Alex Druce and Colin Kruger
Updated ,first published

Summary

  • The ASX 200 closed 0.5% lower on Thursday at 7491.2, amid a rush of earnings reports. Investors were sour on figures from Appen, a2 Milk and Link, but Qantas, Flight Centre shares rose
  • Wall Street edged higher overnight, with investors cautious ahead of the Jackson Hole Symposium. US futures were subdued, with the Emini for the S&P500 and Dow 0.1% lower, and the Nasdaq down 0.2%
  • A weaker $US amid a broader risk-on tone across markets helped extend recent gains in commodity markets. Brent crude rose 1.4% to $US72.05 a barrel and US oil was up 0.9% to $US68.16. Iron ore rose 1.7% to $US148.66 a tonne
  • Qantas reported a $1.7 billion loss for the 2021 financial year, in which COVID-19 outbreaks kept planes grounded and delayed the airline’s long recovery from the pandemic.
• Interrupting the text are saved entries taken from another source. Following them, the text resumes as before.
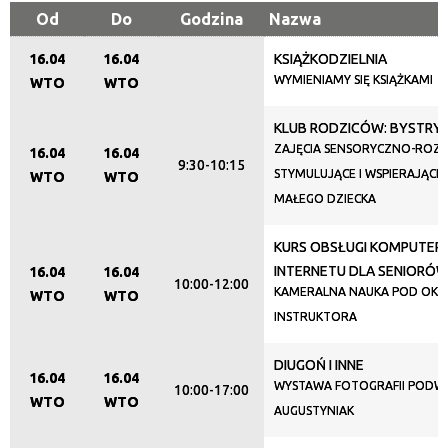
Od
Do
Godzina
Nazwa
16.04
16.04
KSIĄŻKODZIELNIA
Organizator
WYMIENIAMY SIĘ KSIĄŻKAMI
WTO
WTO
KLUB RODZICÓW: BYSTRY BO
Promowane
ZAJĘCIA SENSORYCZNO-RO
16.04
16.04
9:30-10:15
STYMULUJĄCE I WSPIERAJĄC
WTO
WTO
MAŁEGO DZIECKA
KURS OBSŁUGI KOMPUTERA
INTERNETU DLA SENIORÓ
16.04
16.04
10:00-12:00
KAMERALNA NAUKA POD OKI
WTO
WTO
INSTRUKTORA
DIUGOŃ I INNE
16.04
16.04
WYSTAWA FOTOGRAFII PODW
10:00-17:00
WTO
WTO
AUGUSTYNIAK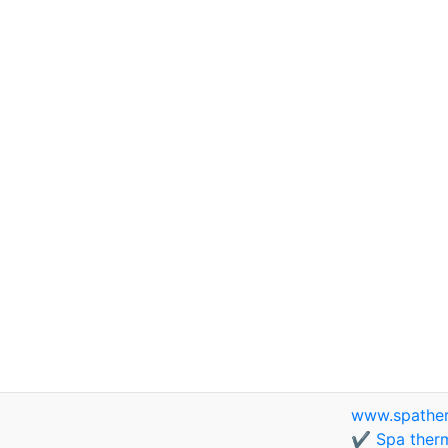
www.spathe
✔️ Spa therm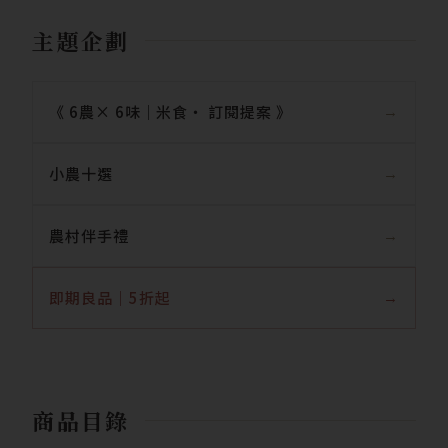
主題企劃
《 6農× 6味｜米食‧ 訂閱提案 》
小農十選
農村伴手禮
即期良品｜5折起
商品目錄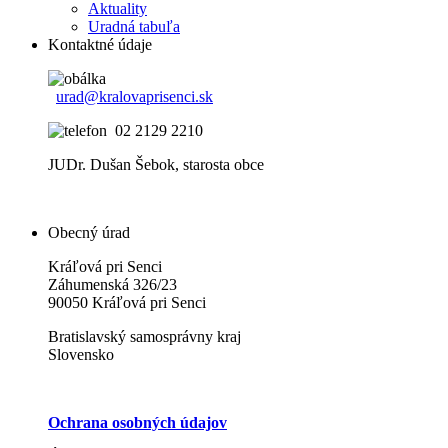
Aktuality
Uradná tabuľa
Kontaktné údaje
urad@kralovaprisenci.sk
02 2129 2210
JUDr. Dušan Šebok, starosta obce
Obecný úrad
Kráľová pri Senci
Záhumenská 326/23
90050 Kráľová pri Senci
Bratislavský samosprávny kraj
Slovensko
Ochrana osobných údajov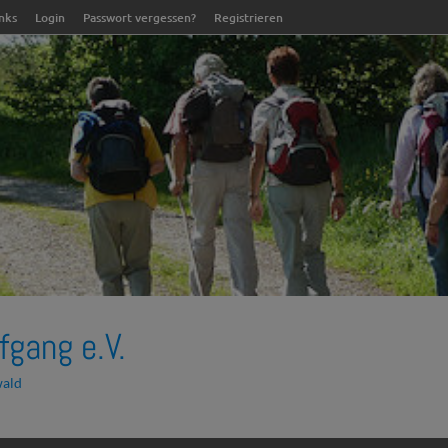
inks
Login
Passwort vergessen?
Registrieren
fgang e.V.
wald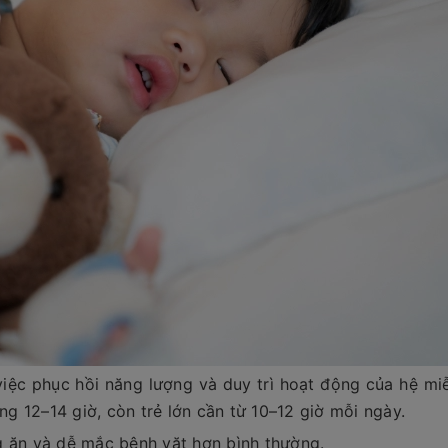
iệc phục hồi năng lượng và duy trì hoạt động của hệ miễ
ng 12–14 giờ, còn trẻ lớn cần từ 10–12 giờ mỗi ngày.
g ăn và dễ mắc bệnh vặt hơn bình thường.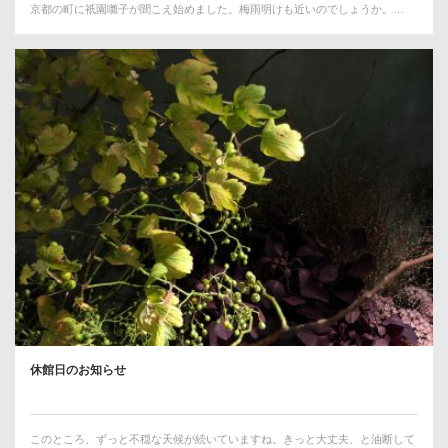
京都の町に祇園囃子が聞こえ始めました。梅雨明けも近いのでしょうか。…
休館日のお知らせ
このところ、ずっと不穏な天候が続いていますね。きっと大丈夫、と油断して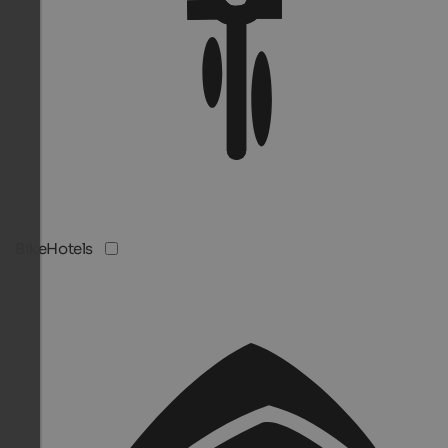
BikeHotels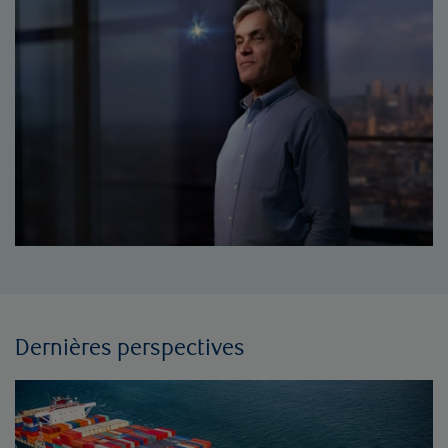
Dernières perspectives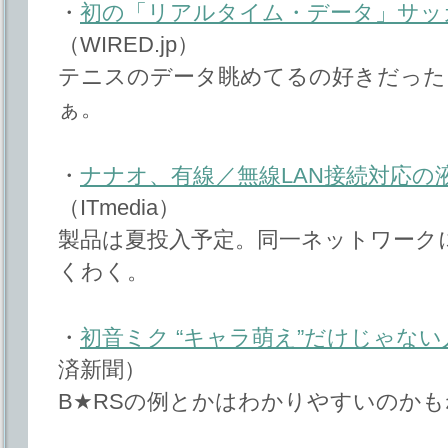
・
初の「リアルタイム・データ」サッ
（WIRED.jp）
テニスのデータ眺めてるの好きだった
ぁ。
・
ナナオ、有線／無線LAN接続対応の
（ITmedia）
製品は夏投入予定。同一ネットワーク
くわく。
・
初音ミク “キャラ萌え”だけじゃな
済新聞）
B★RSの例とかはわかりやすいのかも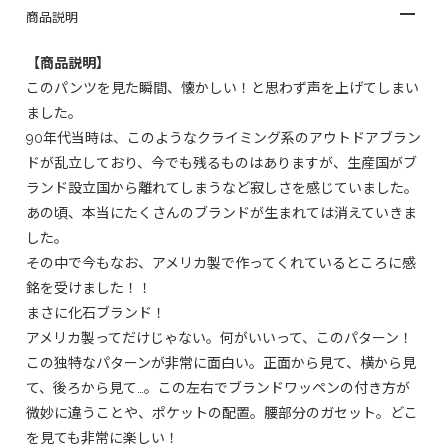
商品説明
【商品説明】
このパンツを見た瞬間、懐かしい！と思わず声を上げてしまい
ました。
90年代当時は、このようなクライミング系のアウトドアブラン
ドが乱立しており、今でも残るものはありますが、生産国がブ
ランド設立国から離れてしまうなど寂しさを感じていました。
あの頃、本当にたくさんのブランドが生まれては消えていきま
した。
その中で今もなお、アメリカ製で作ってくれているところに感
銘を受けました！！
まさに化石ブランド！
アメリカ製ってだけじゃない。何がいいって、このパターン！
この独特なパターンが非常に面白い。正面から見て、横から見
て、後ろから見て…。この左右でブランドワッペンの付き方が
微妙に違うことや、ポケットの配置。腰部分のガセット。どこ
を見ても非常に楽しい！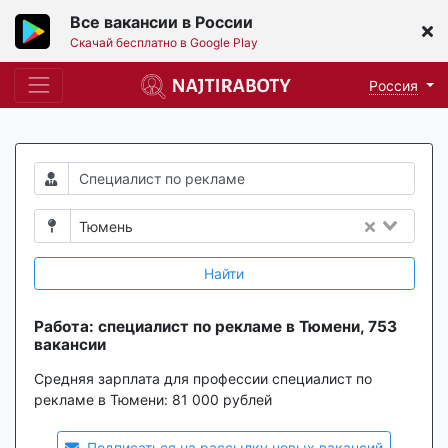
Все вакансии в России
Скачай бесплатно в Google Play
Россия
Тюмень
Найти
Работа: специалист по рекламе в Тюмени, 753
вакансии
Средняя зарплата для профессии специалист по
рекламе в Тюмени:
81 000 рублей
Подписаться на рассылку новых вакансий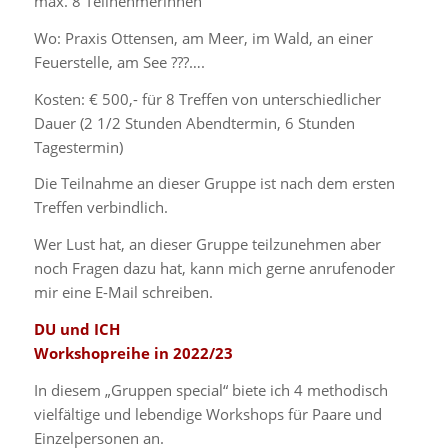
max. 8 Teilnehmerinnen
Wo: Praxis Ottensen, am Meer, im Wald, an einer
Feuerstelle, am See ???….
Kosten: € 500,- für 8 Treffen von unterschiedlicher
Dauer (2 1/2 Stunden Abendtermin, 6 Stunden
Tagestermin)
Die Teilnahme an dieser Gruppe ist nach dem ersten
Treffen verbindlich.
Wer Lust hat, an dieser Gruppe teilzunehmen aber
noch Fragen dazu hat, kann mich gerne anrufenoder
mir eine E-Mail schreiben.
DU und ICH
Workshopreihe in 2022/23
In diesem „Gruppen special“ biete ich 4 methodisch
vielfältige und lebendige Workshops für Paare und
Einzelpersonen an.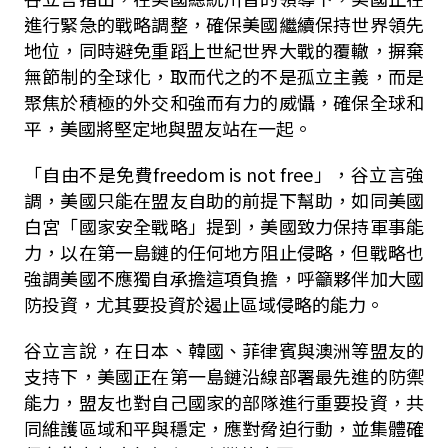
進行緊急的戰略調整，確保美國繼續保持世界領先
地位，同時避免重蹈上世紀世界大戰的覆轍，摒棄
無節制的全球化，取而代之的不是孤立主義，而是
聚焦於積極的外交和強而有力的威懾，確保全球和
平，美國將堅定地與盟友站在一起。
「自由不是免費freedom is not free」，谷立言強
調，美國只能在盟友自助的前提下幫助，如同美國
白宮「國家安全戰略」提到，美國致力保持軍事能
力，以在第一島鏈的任何地方阻止侵略，但戰略也
強調美國不應獨自承擔這項負擔，呼籲夥伴加大國
防投資，尤其要投資於遏止區域侵略的能力。
谷立言說，在日本、韓國、菲律賓與澳洲等盟友的
支持下，美國正在第一島鏈沿線部署最先進的防禦
能力，盟友也對自己國家的部隊進行重要投資，共
同維護區域和平與穩定，應對脅迫行動，並集體確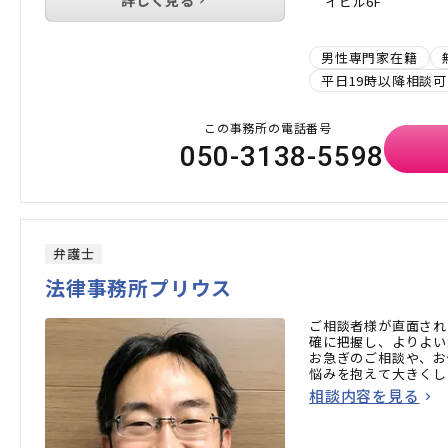
イビル6F
男性専門家在籍
平日19時以降相談可
この事務所の電話番号
050-3138-5598
弁護士
法律事務所プリウス
ご相談者様が直面され
確に把握し、よりよい
お急ぎのご相談や、お
悩みを抱えて大きくし
相談内容を見る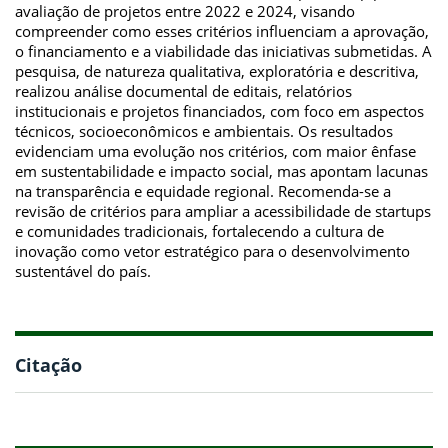
avaliação de projetos entre 2022 e 2024, visando
compreender como esses critérios influenciam a aprovação,
o financiamento e a viabilidade das iniciativas submetidas. A
pesquisa, de natureza qualitativa, exploratória e descritiva,
realizou análise documental de editais, relatórios
institucionais e projetos financiados, com foco em aspectos
técnicos, socioeconômicos e ambientais. Os resultados
evidenciam uma evolução nos critérios, com maior ênfase
em sustentabilidade e impacto social, mas apontam lacunas
na transparência e equidade regional. Recomenda-se a
revisão de critérios para ampliar a acessibilidade de startups
e comunidades tradicionais, fortalecendo a cultura de
inovação como vetor estratégico para o desenvolvimento
sustentável do país.
Citação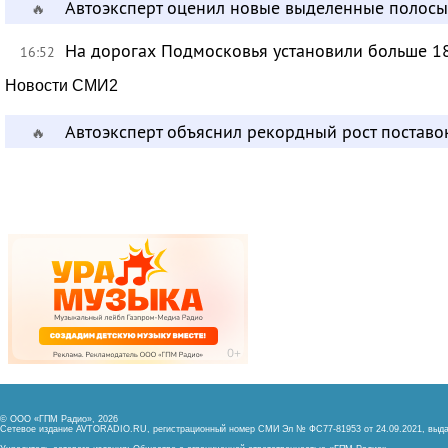
Автоэксперт оценил новые выделенные полосы
🔥
На дорогах Подмосковья установили больше 1
16:52
Новости СМИ2
Автоэксперт объяснил рекордный рост поставо
🔥
© ООО «ГПМ Радио», 2026
Сетевое издание AVTORADIO.RU, регистрационный номер
СМИ Эл № ФС77-81953 от 24.09.2021,
выда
The company still managed to rise to four-month highs and closed 3.5% ahead at $5.03
  • Supermarket giant Woolworths launched a $2 billion share buy-back following the demerger of its drinks business Endeavour and a bumper year for sales and profits at the retail powerhouse. Shares rose 0.4% to $40.99

Good night all

By

That’s it from us today, thanks for tuning in to Markets Live.

Alex Druce and Colin Kruger will be back with you in the morning for one of the final days of earnings this season.

We’ll have reports from Wesfarmers, Mayne Pharma, BWX plus lots more.

See you then!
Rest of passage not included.